● WHAT THE TASK ASKS
A verbatim repetition of the data below is requested, without images.

● Document structure recognition data
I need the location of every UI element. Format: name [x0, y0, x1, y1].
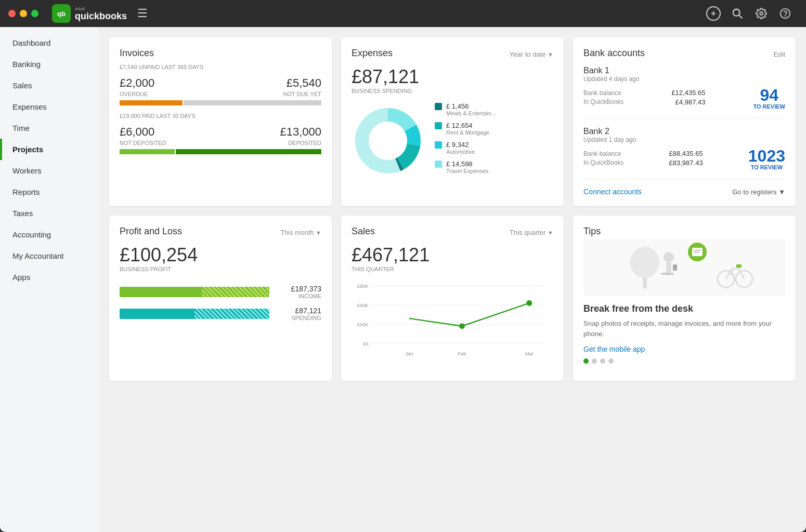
sidebar-item-accounting[interactable]: Accounting	[0, 224, 99, 245]
invoices-overdue-label: OVERDUE	[120, 91, 154, 97]
expenses-header: Expenses Year to date ▼	[352, 48, 553, 61]
close-button[interactable]	[8, 10, 16, 17]
svg-rect-32	[673, 264, 677, 271]
sales-header: Sales This quarter ▼	[352, 226, 553, 239]
sidebar-item-dashboard[interactable]: Dashboard	[0, 32, 99, 54]
go-registers-link[interactable]: Go to registers ▼	[732, 188, 785, 196]
invoices-card: Invoices £7,540 UNPAID LAST 365 DAYS £2,…	[109, 37, 332, 206]
pnl-spending-values: £87,121 SPENDING	[275, 307, 321, 321]
search-icon[interactable]	[730, 6, 745, 21]
legend-item-3: £ 9,342 Automotive	[435, 141, 553, 155]
svg-point-25	[459, 323, 465, 329]
invoices-paid-meta: £19,000 PAID LAST 30 DAYS	[120, 113, 321, 119]
sales-period[interactable]: This quarter ▼	[510, 229, 553, 236]
tips-dots	[583, 358, 785, 364]
invoices-deposited-amount: £13,000	[280, 125, 321, 139]
bank2-review-num: 1023	[748, 148, 785, 164]
help-icon[interactable]	[778, 6, 792, 21]
topnav-left: qb intuit quickbooks ☰	[52, 4, 148, 23]
sidebar-item-myaccountant[interactable]: My Accountant	[0, 245, 99, 267]
bank1-bal-values: £12,435.65 £4,987.43	[671, 89, 705, 108]
sidebar-item-projects[interactable]: Projects	[0, 139, 99, 160]
add-button[interactable]: +	[706, 6, 721, 21]
legend-name-1: Meals & Entertain...	[446, 110, 496, 116]
expenses-card: Expenses Year to date ▼ £87,121 BUSINESS…	[341, 37, 564, 206]
sidebar-item-apps[interactable]: Apps	[0, 267, 99, 288]
hamburger-menu[interactable]: ☰	[137, 7, 148, 20]
invoices-overdue-amount: £2,000	[120, 76, 154, 90]
svg-rect-31	[661, 273, 674, 275]
pnl-income-bar	[120, 287, 269, 297]
bank2-updated: Updated 1 day ago	[583, 136, 785, 143]
sidebar-item-taxes[interactable]: Taxes	[0, 203, 99, 224]
legend-dot-4	[435, 161, 442, 168]
tips-card: Tips	[573, 216, 796, 381]
pnl-title: Profit and Loss	[120, 226, 182, 237]
sales-amount: £467,121	[352, 244, 553, 266]
legend-val-1: £ 1,456	[446, 102, 496, 110]
sales-label: THIS QUARTER	[352, 266, 553, 272]
sidebar-item-workers[interactable]: Workers	[0, 160, 99, 181]
bank-header: Bank accounts Edit	[583, 48, 785, 61]
legend-name-4: Travel Expenses	[446, 168, 489, 174]
pnl-income-values: £187,373 INCOME	[275, 285, 321, 299]
invoices-bar1	[120, 100, 321, 105]
invoices-notdeposited-amount: £6,000	[120, 125, 166, 139]
tips-illustration	[583, 239, 785, 296]
pnl-amount: £100,254	[120, 244, 321, 266]
tips-dot-3[interactable]	[600, 358, 605, 364]
bank2-review-label: TO REVIEW	[748, 164, 785, 170]
invoices-notdue-label: NOT DUE YET	[283, 91, 321, 97]
invoices-bar2	[120, 149, 321, 154]
tips-heading: Break free from the desk	[583, 303, 785, 314]
bank1-review[interactable]: 94 TO REVIEW	[753, 87, 785, 110]
pnl-label: BUSINESS PROFIT	[120, 266, 321, 272]
window-controls	[8, 10, 38, 17]
svg-text:£60K: £60K	[357, 284, 369, 289]
sidebar-item-reports[interactable]: Reports	[0, 181, 99, 203]
minimize-button[interactable]	[20, 10, 27, 17]
sidebar-item-banking[interactable]: Banking	[0, 54, 99, 75]
bank1-review-num: 94	[753, 87, 785, 103]
brand-text: quickbooks	[75, 11, 127, 21]
svg-point-4	[760, 12, 763, 15]
sales-card: Sales This quarter ▼ £467,121 THIS QUART…	[341, 216, 564, 381]
bank1-item: Bank 1 Updated 4 days ago Bank balance I…	[583, 66, 785, 118]
invoices-deposited-label: DEPOSITED	[280, 140, 321, 146]
get-mobile-app-link[interactable]: Get the mobile app	[583, 345, 785, 353]
tips-dot-1[interactable]	[583, 358, 589, 364]
bank-edit[interactable]: Edit	[774, 50, 785, 58]
sidebar-item-sales[interactable]: Sales	[0, 75, 99, 96]
tips-dot-2[interactable]	[592, 358, 597, 364]
topnav-right: +	[706, 6, 792, 21]
legend-val-4: £ 14,598	[446, 160, 489, 168]
svg-point-26	[526, 300, 532, 306]
svg-rect-41	[736, 264, 742, 268]
pnl-spending-row: £87,121 SPENDING	[120, 307, 321, 321]
legend-item-2: £ 12,654 Rent & Mortgage	[435, 122, 553, 136]
connect-accounts-link[interactable]: Connect accounts	[583, 188, 642, 196]
pnl-period[interactable]: This month ▼	[280, 229, 321, 236]
content-area: Invoices £7,540 UNPAID LAST 365 DAYS £2,…	[99, 27, 806, 532]
bank1-balances: Bank balance In QuickBooks £12,435.65 £4…	[583, 87, 785, 110]
tips-dot-4[interactable]	[608, 358, 614, 364]
bank2-review[interactable]: 1023 TO REVIEW	[748, 148, 785, 170]
expenses-donut	[352, 104, 424, 177]
svg-text:£40K: £40K	[357, 303, 369, 308]
bank1-name: Bank 1	[583, 66, 785, 75]
invoices-notdue-amount: £5,540	[283, 76, 321, 90]
maximize-button[interactable]	[31, 10, 38, 17]
bank2-balances: Bank balance In QuickBooks £88,435.65 £8…	[583, 148, 785, 170]
sidebar-item-expenses[interactable]: Expenses	[0, 96, 99, 117]
bank2-item: Bank 2 Updated 1 day ago Bank balance In…	[583, 127, 785, 179]
logo-text: intuit quickbooks	[75, 7, 127, 21]
settings-icon[interactable]	[754, 6, 769, 21]
svg-point-28	[630, 247, 659, 278]
sidebar-item-time[interactable]: Time	[0, 117, 99, 139]
svg-text:£0: £0	[363, 341, 368, 347]
tips-title: Tips	[583, 226, 785, 237]
sidebar: Dashboard Banking Sales Expenses Time Pr…	[0, 27, 99, 532]
svg-point-29	[664, 252, 674, 262]
bank-accounts-card: Bank accounts Edit Bank 1 Updated 4 days…	[573, 37, 796, 206]
expenses-period[interactable]: Year to date ▼	[510, 50, 553, 58]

● EXERCISE ANSWER
I need the location of every UI element. Format: name [x0, y0, x1, y1].
sidebar-item-accounting[interactable]: Accounting	[0, 224, 99, 245]
invoices-overdue-label: OVERDUE	[120, 91, 154, 97]
expenses-header: Expenses Year to date ▼	[352, 48, 553, 61]
close-button[interactable]	[8, 10, 16, 17]
svg-rect-32	[673, 264, 677, 271]
sales-header: Sales This quarter ▼	[352, 226, 553, 239]
sidebar-item-dashboard[interactable]: Dashboard	[0, 32, 99, 54]
go-registers-link[interactable]: Go to registers ▼	[732, 188, 785, 196]
invoices-card: Invoices £7,540 UNPAID LAST 365 DAYS £2,…	[109, 37, 332, 206]
pnl-spending-values: £87,121 SPENDING	[275, 307, 321, 321]
search-icon[interactable]	[730, 6, 745, 21]
legend-item-3: £ 9,342 Automotive	[435, 141, 553, 155]
svg-point-25	[459, 323, 465, 329]
invoices-paid-meta: £19,000 PAID LAST 30 DAYS	[120, 113, 321, 119]
sales-period[interactable]: This quarter ▼	[510, 229, 553, 236]
tips-dots	[583, 358, 785, 364]
invoices-deposited-amount: £13,000	[280, 125, 321, 139]
bank2-review-num: 1023	[748, 148, 785, 164]
help-icon[interactable]	[778, 6, 792, 21]
topnav-left: qb intuit quickbooks ☰	[52, 4, 148, 23]
sidebar-item-myaccountant[interactable]: My Accountant	[0, 245, 99, 267]
bank1-bal-values: £12,435.65 £4,987.43	[671, 89, 705, 108]
sidebar-item-projects[interactable]: Projects	[0, 139, 99, 160]
add-button[interactable]: +	[706, 6, 721, 21]
legend-name-1: Meals & Entertain...	[446, 110, 496, 116]
expenses-card: Expenses Year to date ▼ £87,121 BUSINESS…	[341, 37, 564, 206]
sidebar-item-apps[interactable]: Apps	[0, 267, 99, 288]
hamburger-menu[interactable]: ☰	[137, 7, 148, 20]
invoices-overdue-amount: £2,000	[120, 76, 154, 90]
svg-rect-31	[661, 273, 674, 275]
pnl-income-bar	[120, 287, 269, 297]
bank2-updated: Updated 1 day ago	[583, 136, 785, 143]
sidebar-item-taxes[interactable]: Taxes	[0, 203, 99, 224]
legend-dot-4	[435, 161, 442, 168]
tips-card: Tips	[573, 216, 796, 381]
pnl-title: Profit and Loss	[120, 226, 182, 237]
sales-amount: £467,121	[352, 244, 553, 266]
legend-val-1: £ 1,456	[446, 102, 496, 110]
sales-label: THIS QUARTER	[352, 266, 553, 272]
sidebar-item-workers[interactable]: Workers	[0, 160, 99, 181]
bank-header: Bank accounts Edit	[583, 48, 785, 61]
legend-name-4: Travel Expenses	[446, 168, 489, 174]
pnl-income-values: £187,373 INCOME	[275, 285, 321, 299]
invoices-bar1	[120, 100, 321, 105]
invoices-notdeposited-amount: £6,000	[120, 125, 166, 139]
tips-illustration	[583, 239, 785, 296]
pnl-amount: £100,254	[120, 244, 321, 266]
tips-dot-3[interactable]	[600, 358, 605, 364]
bank2-review-label: TO REVIEW	[748, 164, 785, 170]
invoices-notdue-label: NOT DUE YET	[283, 91, 321, 97]
invoices-bar2	[120, 149, 321, 154]
tips-heading: Break free from the desk	[583, 303, 785, 314]
bank1-review[interactable]: 94 TO REVIEW	[753, 87, 785, 110]
pnl-label: BUSINESS PROFIT	[120, 266, 321, 272]
window-controls	[8, 10, 38, 17]
svg-text:£60K: £60K	[357, 284, 369, 289]
sidebar-item-reports[interactable]: Reports	[0, 181, 99, 203]
minimize-button[interactable]	[20, 10, 27, 17]
sidebar-item-banking[interactable]: Banking	[0, 54, 99, 75]
bank1-review-num: 94	[753, 87, 785, 103]
brand-text: quickbooks	[75, 11, 127, 21]
svg-point-4	[760, 12, 763, 15]
sales-card: Sales This quarter ▼ £467,121 THIS QUART…	[341, 216, 564, 381]
bank1-item: Bank 1 Updated 4 days ago Bank balance I…	[583, 66, 785, 118]
invoices-deposited-label: DEPOSITED	[280, 140, 321, 146]
get-mobile-app-link[interactable]: Get the mobile app	[583, 345, 785, 353]
tips-dot-1[interactable]	[583, 358, 589, 364]
bank-edit[interactable]: Edit	[774, 50, 785, 58]
sidebar-item-sales[interactable]: Sales	[0, 75, 99, 96]
tips-dot-2[interactable]	[592, 358, 597, 364]
topnav-right: +	[706, 6, 792, 21]
legend-val-4: £ 14,598	[446, 160, 489, 168]
svg-point-26	[526, 300, 532, 306]
svg-rect-41	[736, 264, 742, 268]
pnl-spending-row: £87,121 SPENDING	[120, 307, 321, 321]
legend-item-2: £ 12,654 Rent & Mortgage	[435, 122, 553, 136]
connect-accounts-link[interactable]: Connect accounts	[583, 188, 642, 196]
pnl-period[interactable]: This month ▼	[280, 229, 321, 236]
content-area: Invoices £7,540 UNPAID LAST 365 DAYS £2,…	[99, 27, 806, 532]
bank1-balances: Bank balance In QuickBooks £12,435.65 £4…	[583, 87, 785, 110]
tips-dot-4[interactable]	[608, 358, 614, 364]
bank2-review[interactable]: 1023 TO REVIEW	[748, 148, 785, 170]
expenses-donut	[352, 104, 424, 177]
svg-text:£40K: £40K	[357, 303, 369, 308]
bank1-name: Bank 1	[583, 66, 785, 75]
invoices-notdue-amount: £5,540	[283, 76, 321, 90]
maximize-button[interactable]	[31, 10, 38, 17]
bank2-balances: Bank balance In QuickBooks £88,435.65 £8…	[583, 148, 785, 170]
sidebar-item-expenses[interactable]: Expenses	[0, 96, 99, 117]
bank2-item: Bank 2 Updated 1 day ago Bank balance In…	[583, 127, 785, 179]
logo-text: intuit quickbooks	[75, 7, 127, 21]
settings-icon[interactable]	[754, 6, 769, 21]
svg-point-28	[630, 247, 659, 278]
sidebar-item-time[interactable]: Time	[0, 117, 99, 139]
svg-text:£0: £0	[363, 341, 368, 347]
tips-title: Tips	[583, 226, 785, 237]
sidebar: Dashboard Banking Sales Expenses Time Pr…	[0, 27, 99, 532]
svg-point-29	[664, 252, 674, 262]
bank-accounts-card: Bank accounts Edit Bank 1 Updated 4 days…	[573, 37, 796, 206]
expenses-period[interactable]: Year to date ▼	[510, 50, 553, 58]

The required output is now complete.